• _ASSIGNED TASK_: Please copy out each line of the listing that contains the word "Xbox".

• _RECORDS SHOWN_:
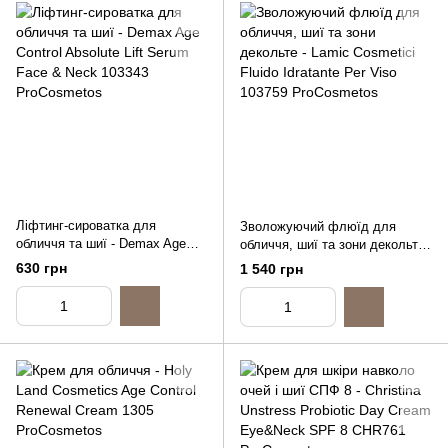
Ліфтинг-сироватка для
Зволожуючий флюїд для
обличчя та шиї - Demax Age
обличчя, шиї та зони декольте
Control Absolute Lift Serum
- Lamic Cosmetici Fluido
630 грн
1 540 грн
Face & Neck, 15ml
Idratante Per Viso, 50ml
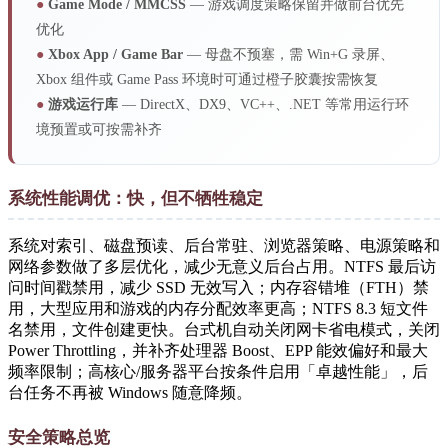
●
Game Mode / MMCSS
— 游戏调度策略保留并做前台优先
优化
●
Xbox App / Game Bar
— 母盘不预塞，需 Win+G 录屏、
Xbox 组件或 Game Pass 环境时可通过橙子胶囊按需恢复
●
游戏运行库
— DirectX、DX9、VC++、.NET 等常用运行环
境预置或可按需补齐
系统性能调优：快，但不牺牲稳定
系统对索引、磁盘预读、后台常驻、浏览器策略、电源策略和
网络参数做了多层优化，减少无意义后台占用。NTFS 最后访
问时间戳禁用，减少 SSD 无效写入；内存容错堆（FTH）禁
用，大型应用和游戏的内存分配效率更高；NTFS 8.3 短文件
名禁用，文件创建更快。台式机自动关闭网卡省电模式，关闭
Power Throttling，并补齐处理器 Boost、EPP 能效偏好和最大
频率限制；高核心/服务器平台按条件启用「卓越性能」，后
台任务不再被 Windows 随意降频。
安全策略总览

• _EXERCISE ANSWER_:
Xbox App / Game Bar
Xbox 组件或 Game Pass 环境时可通过橙子胶囊按需恢复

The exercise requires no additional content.